■ Supplied material
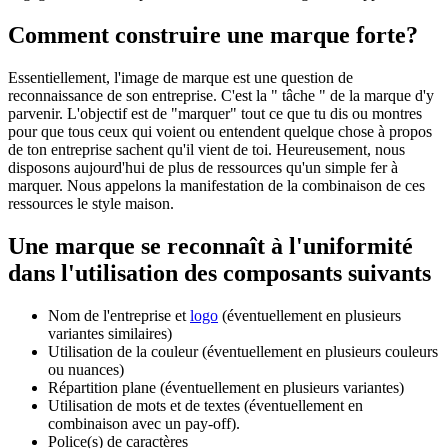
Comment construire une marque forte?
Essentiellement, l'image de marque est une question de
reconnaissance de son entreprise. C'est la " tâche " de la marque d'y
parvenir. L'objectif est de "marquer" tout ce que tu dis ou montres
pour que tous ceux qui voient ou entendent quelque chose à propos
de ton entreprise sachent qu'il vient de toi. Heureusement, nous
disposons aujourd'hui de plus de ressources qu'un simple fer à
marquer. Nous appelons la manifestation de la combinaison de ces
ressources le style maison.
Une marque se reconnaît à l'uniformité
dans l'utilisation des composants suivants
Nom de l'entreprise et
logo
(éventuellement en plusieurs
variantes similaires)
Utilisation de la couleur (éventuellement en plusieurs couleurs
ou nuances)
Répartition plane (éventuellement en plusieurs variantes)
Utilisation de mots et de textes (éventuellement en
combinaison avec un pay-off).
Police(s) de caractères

* * *

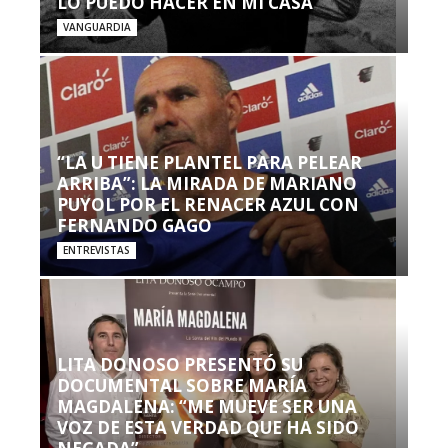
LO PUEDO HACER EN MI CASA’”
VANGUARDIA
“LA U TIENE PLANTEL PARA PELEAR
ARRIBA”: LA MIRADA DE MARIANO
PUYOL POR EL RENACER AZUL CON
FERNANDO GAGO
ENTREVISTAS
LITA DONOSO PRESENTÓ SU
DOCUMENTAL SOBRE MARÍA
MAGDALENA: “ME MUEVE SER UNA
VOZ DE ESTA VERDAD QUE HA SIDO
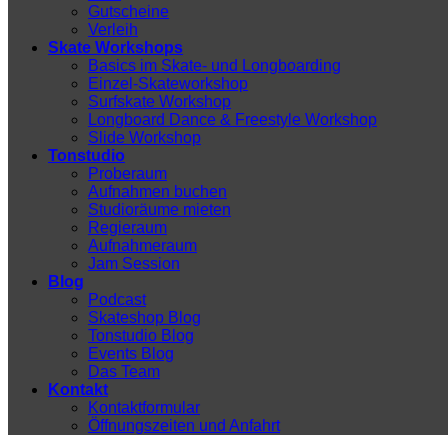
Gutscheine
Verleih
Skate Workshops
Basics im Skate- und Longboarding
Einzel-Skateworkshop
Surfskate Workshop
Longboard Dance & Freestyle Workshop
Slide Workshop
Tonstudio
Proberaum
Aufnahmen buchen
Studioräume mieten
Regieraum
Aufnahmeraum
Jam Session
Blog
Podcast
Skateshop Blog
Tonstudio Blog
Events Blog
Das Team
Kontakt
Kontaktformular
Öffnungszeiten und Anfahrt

■ Action item
Select the lines in this material that hold the word "marquer", leaving none out.

■ Task result
parvenir. L'objectif est de "marquer" tout ce que tu dis ou montres
marquer. Nous appelons la manifestation de la combinaison de ces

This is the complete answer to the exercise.